Костры партизанские. Книга 1
Шрифт:
Горячность Афони и то, что задание Виктора он воспринял, как и свое, обрадовали Каргина. Но он вида не подал, только предложил тоном радушного хозяина:
— Может, чайку с нами сгоняешь?
— Не, мне еще шагать и шагать, — заторопился Афоня и вышел из землянки, даже не взглянув в сторону пленных.
А Ганс подумал, что давно ли в Степанкове был один госпиталь. Теперь их уже три…
— Видать, Виктор там крепкие корни пустил, — заметил Каргин, все еще переживая радость Афони.

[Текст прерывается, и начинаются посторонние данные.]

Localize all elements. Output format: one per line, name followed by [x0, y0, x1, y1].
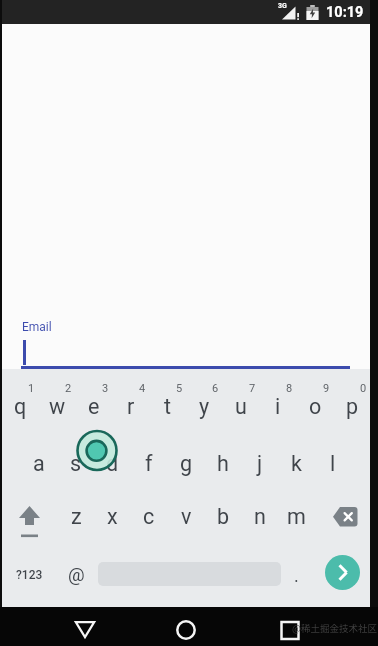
button[interactable]: g: [168, 438, 204, 488]
staticText: d: [106, 451, 119, 476]
staticText: 7: [249, 382, 256, 395]
button[interactable]: [274, 611, 306, 643]
staticText: 1: [28, 382, 35, 395]
staticText: n: [254, 504, 266, 529]
staticText: 3: [102, 382, 109, 395]
staticText: u: [235, 394, 247, 419]
button[interactable]: [325, 555, 360, 590]
button[interactable]: [326, 498, 366, 536]
button[interactable]: k: [278, 438, 314, 488]
staticText: 9: [323, 382, 330, 395]
staticText: z: [71, 504, 82, 529]
button[interactable]: d: [94, 438, 130, 488]
button[interactable]: [170, 611, 202, 643]
staticText: b: [217, 504, 230, 529]
staticText: w: [49, 394, 66, 419]
staticText: ?123: [16, 568, 43, 582]
staticText: a: [33, 451, 45, 476]
staticText: l: [330, 451, 336, 476]
staticText: c: [143, 504, 155, 529]
staticText: 4: [139, 382, 146, 395]
staticText: m: [287, 504, 306, 529]
button[interactable]: c: [131, 491, 167, 541]
button[interactable]: ?123: [10, 560, 48, 590]
staticText: 3G: [278, 2, 287, 10]
staticText: r: [127, 394, 135, 419]
button[interactable]: v: [168, 491, 204, 541]
staticText: y: [199, 394, 210, 419]
staticText: g: [180, 451, 193, 476]
button[interactable]: p: [334, 381, 370, 431]
staticText: i: [275, 394, 281, 419]
staticText: 10:19: [326, 4, 364, 21]
staticText: k: [291, 451, 302, 476]
button[interactable]: y: [186, 381, 222, 431]
button[interactable]: o: [297, 381, 333, 431]
button[interactable]: .: [278, 557, 314, 593]
button[interactable]: s: [58, 438, 94, 488]
button[interactable]: t: [150, 381, 186, 431]
button[interactable]: l: [315, 438, 351, 488]
button[interactable]: a: [21, 438, 57, 488]
staticText: @: [68, 564, 85, 586]
staticText: s: [70, 451, 82, 476]
staticText: e: [88, 394, 100, 419]
button[interactable]: z: [58, 491, 94, 541]
staticText: j: [257, 451, 263, 476]
button[interactable]: [69, 611, 101, 643]
button[interactable]: b: [205, 491, 241, 541]
button[interactable]: f: [131, 438, 167, 488]
staticText: 2: [65, 382, 72, 395]
staticText: v: [181, 504, 192, 529]
button[interactable]: n: [242, 491, 278, 541]
button[interactable]: @: [58, 557, 94, 593]
button[interactable]: r: [113, 381, 149, 431]
staticText: 8: [286, 382, 293, 395]
staticText: h: [217, 451, 229, 476]
staticText: t: [164, 394, 172, 419]
button[interactable]: x: [94, 491, 130, 541]
button[interactable]: j: [242, 438, 278, 488]
button[interactable]: w: [39, 381, 75, 431]
staticText: x: [107, 504, 118, 529]
staticText: 5: [176, 382, 183, 395]
button[interactable]: Email: [21, 314, 350, 369]
staticText: @稀土掘金技术社区: [292, 621, 377, 635]
button[interactable]: i: [260, 381, 296, 431]
button[interactable]: q: [2, 381, 38, 431]
staticText: q: [14, 394, 27, 419]
staticText: f: [145, 451, 153, 476]
button[interactable]: [8, 496, 54, 542]
staticText: 6: [212, 382, 219, 395]
staticText: o: [309, 394, 322, 419]
button[interactable]: e: [76, 381, 112, 431]
staticText: p: [346, 394, 359, 419]
button[interactable]: m: [278, 491, 314, 541]
staticText: 0: [360, 382, 367, 395]
button[interactable]: h: [205, 438, 241, 488]
button[interactable]: u: [223, 381, 259, 431]
staticText: .: [294, 565, 299, 586]
staticText: Email: [22, 320, 52, 334]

— Хрен с ними, с корнями, — заворчал Григорий. — Операцию не провернем? Хоть малюсенькую?
— Так ведь снегом воронки
Моментально в разговор вклинился и Федор:
— То было три дня назад. Пора бы и…
— И чего вы на меня набросились? — повел плечами Каргин. — Или я против? Давайте пораскинем мозгами, когда и куда ударить сподручнее.
Они уселись вокруг стола и оживленно заговорили.
А Ганс, хотя они и не таились от него, не слушал их. Он вновь думал о загадках души русского человека. За выпивку и короткую близость с какой-то женщиной сразу разжаловали, и кого? Заслуженного боевого офицера! А о том, что от Пауля можно заразиться, об этом не подумали. Где же здесь железная логика жизни? Где та центральная струна в жизни человека к целой нации? У немцев она ясна: выполняй беспрекословно все, что тебе прикажет фюрер лично или через людей, поставленных над тобой. Убивай, жги, как только и что можешь, — за все не ты, а старший в ответе. Просто и понятно.
А у русских?
Во имя спасения жизни немца рисковать своими, русскими? Ведь добыть медикаменты — не просто сходить в аптеку и купить.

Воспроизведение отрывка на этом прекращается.